PORTRUSH, Northern Ireland — The rain was verging on torrential, the putts weren't dropping, and Tommy Fleetwood was looking thoroughly miserable on the most remote part of the soggy Dunluce Links.
"Oh, Tommy," he said, his shoulders slumping as his third shot from the middle of the fairway at the par-4 seventh hole fell short and into the greenside bunker on the right.
A Sunday charge never materialized at the British Open for Fleetwood, the Englishman with the long locks only once getting within three strokes of playing partner and eventual champion Shane Lowry after starting four shots back.
That first major title will have to wait at least another year.
"I'm trending in the right way," said Fleetwood, who now has two runner-up finishes at the majors on his resume. "I just hope my time will come eventually."

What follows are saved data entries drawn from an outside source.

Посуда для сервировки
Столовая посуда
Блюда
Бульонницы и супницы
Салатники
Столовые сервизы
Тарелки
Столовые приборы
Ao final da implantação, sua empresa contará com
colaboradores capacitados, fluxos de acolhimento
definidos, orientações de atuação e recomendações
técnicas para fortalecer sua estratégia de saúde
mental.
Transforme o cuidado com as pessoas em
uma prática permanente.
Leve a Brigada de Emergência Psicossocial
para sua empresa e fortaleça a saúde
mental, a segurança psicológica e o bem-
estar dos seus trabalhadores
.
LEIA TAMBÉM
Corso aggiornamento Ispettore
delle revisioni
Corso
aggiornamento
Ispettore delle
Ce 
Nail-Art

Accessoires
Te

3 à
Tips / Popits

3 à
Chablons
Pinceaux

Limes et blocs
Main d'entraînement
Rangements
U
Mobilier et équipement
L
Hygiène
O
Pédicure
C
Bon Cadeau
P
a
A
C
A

It ended up being a slog for Fleetwood on a wet and wild day at Royal Portrush, when there was barely a smile from one of the most easy-going guys in golf as he shot a 3-over 74 to finish six strokes behind Lowry.

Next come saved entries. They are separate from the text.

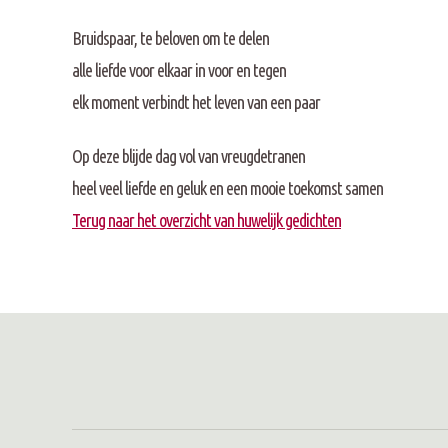
Bruidspaar, te beloven om te delen
alle liefde voor elkaar in voor en tegen
elk moment verbindt het leven van een paar
Op deze blijde dag vol van vreugdetranen
heel veel liefde en geluk en een mooie toekomst samen
Terug naar het overzicht van huwelijk gedichten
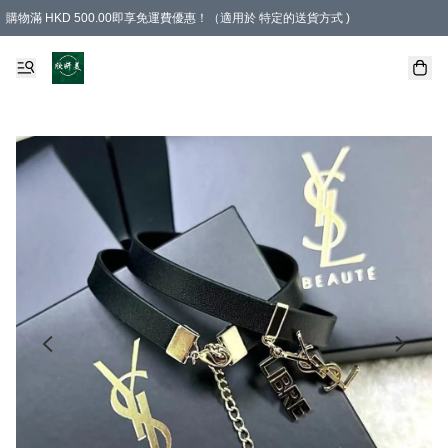
購物滿 HKD 500.00即享免運費優惠！（適用於 特定的送貨方式 )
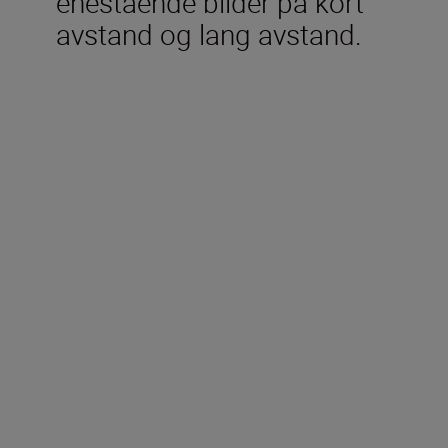
enestående bilder på kort
avstand og lang avstand.
Inkludert i esken
Fremre objektivdeksel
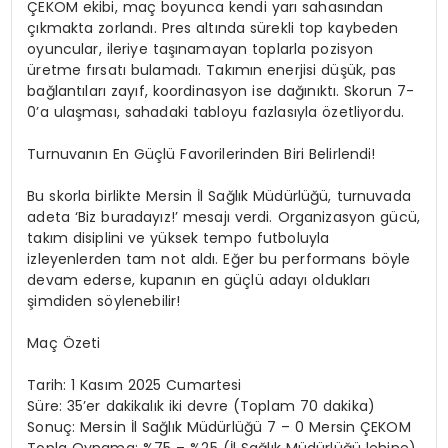
ÇEKOM ekibi, maç boyunca kendi yarı sahasından
çıkmakta zorlandı. Pres altında sürekli top kaybeden
oyuncular, ileriye taşınamayan toplarla pozisyon
üretme fırsatı bulamadı. Takımın enerjisi düşük, pas
bağlantıları zayıf, koordinasyon ise dağınıktı. Skorun 7-
0’a ulaşması, sahadaki tabloyu fazlasıyla özetliyordu.
Turnuvanın En Güçlü Favorilerinden Biri Belirlendi!
Bu skorla birlikte Mersin İl Sağlık Müdürlüğü, turnuvada
adeta ‘Biz buradayız!’ mesajı verdi. Organizasyon gücü,
takım disiplini ve yüksek tempo futboluyla
izleyenlerden tam not aldı. Eğer bu performans böyle
devam ederse, kupanın en güçlü adayı oldukları
şimdiden söylenebilir!
Maç Özeti
Tarih: 1 Kasım 2025 Cumartesi
Süre: 35’er dakikalık iki devre (Toplam 70 dakika)
Sonuç: Mersin İl Sağlık Müdürlüğü 7 – 0 Mersin ÇEKOM
Topla Oynama: %75 – %25 (İl Sağlık Müdürlüğü lehine)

The pro-Lowry crowd was fair to the man who came to spoil the party — there were regular roars of "Come on, Tommy!" and polite applause for his best of his shots — and there must have been concerns across the Emerald Isle when Lowry bogeyed the first hole after hitting his opening drive left and then finding the greenside bunker.

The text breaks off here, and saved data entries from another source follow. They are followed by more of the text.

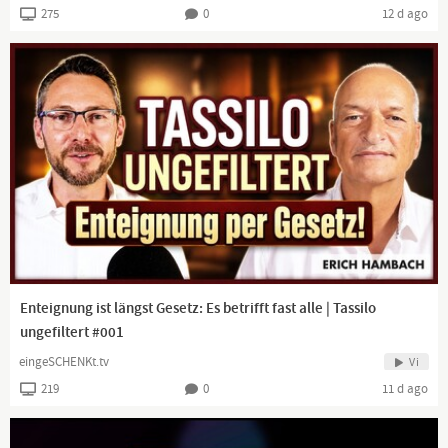
275
0
12 d ago
Enteignung ist längst Gesetz: Es betrifft fast alle | Tassilo
ungefiltert #001
eingeSCHENKt.tv
Vi
219
0
11 d ago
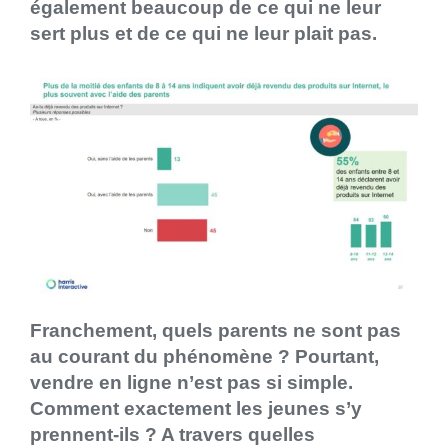
également beaucoup de ce qui ne leur
sert plus et de ce qui ne leur plait pas.
Franchement, quels parents ne sont pas
au courant du phénomène ? Pourtant,
vendre en ligne n’est pas si simple.
Comment exactement les jeunes s’y
prennent-ils ? A travers quelles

But Fleetwood needed to make the most of every opportunity to pressure Lowry, and he didn't.
He missed to the right a birdie putt from 6 feet at No. 1 that would have halved the deficit. He sent a 12-foot putt for birdie too far right at No. 2, after Lowry had made par. Then he slid left a 5-foot par putt at No. 3, to some whispers of "Yes!" by fans huddled round the green.
Fleetwood's putter stayed cold. He left a 10-foot putt for birdie centimeters short at No. 4, meaning he dropped a shot to Lowry. After reaching the fifth green with a 3-wood off the tee, he pushed an eagle putt from 12 feet and could only match Lowry's birdie.
Indeed, Fleetwood's first putt that wasn't from tap-in range was at No. 6, and that was to save par.
By then, Lowry had moved six shots clear and was on his way to what Fleetwood described as a "bit of a procession" in the final holes.
"Those first few holes, when you start four back, are pretty crucial," Fleetwood said, "and I didn't do a good enough job pressing at that point."
Fleetwood knew the game was up when he drove into a bunker at the par-4 14th hole.
"You never want to think like that, and you obviously carry on, but that was pretty much it," he said.
Playing in the final group at a major for the first time, Fleetwood at least had a front-row seat for a clinic on how to seal victory at one of the biggest events in golf.
He praised Lowry's shot selection, his composure, and his putting under pressure. Lowry's short game was better, too.
The two players embraced on the 18th green, seconds after Lowry was confirmed as the champion golfer of the year, before Fleetwood left the stage for the Irishman.
"He literally controlled the tournament from the start of today until the end," Fleetwood said, "and that's a very, very impressive thing to do."
Fleetwood's other second-place finish at a major was at the U.S. Open at Shinnecock Hills last year. That felt different, though, because he shot a scarcely believable final round of 63 as one of the early starters in the best conditions of the day, and finished one stroke behind Brooks Koepka.
Here, Fleetwood was in the thick of contention, the claret jug in his sights.
Given his age — 28 — and his talent, there will surely be more chances for the 20th-ranked Fleetwood to win a major.
It didn't stop this one from hurting.
"I'm not putting down the U.S. Open, but if I could pick one event it would be the (British) Open," he said. "It's my dream, and it always will be. And you're teeing off in the last group on Sunday with a very, very good chance.
"So it feels a lot rougher finishing when you feel like you've come so close to what you've dreamt as a kid."